## Instructions to follow
No pictures are to be included when the entries below are reproduced exactly.

[Start of Attachment]

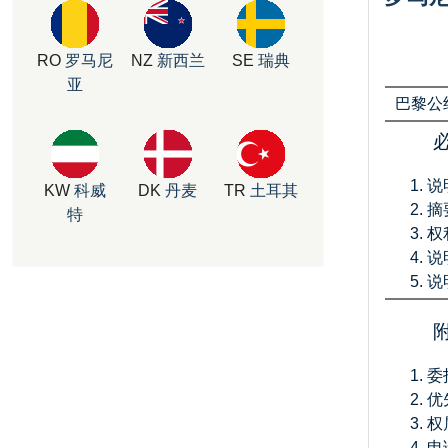
RO
罗马尼
NZ
新西兰
SE
瑞典
亚
巴黎公
说
KW
科威
DK
丹麦
TR
土耳其
摘
特
权
说
说
委
优
权
申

[End of Attachment]

## Written reply
RO
罗马尼
NZ
新西兰
SE
瑞典
亚
巴黎公
说
KW
科威
DK
丹麦
TR
土耳其
摘
特
权
说
说
委
优
权
申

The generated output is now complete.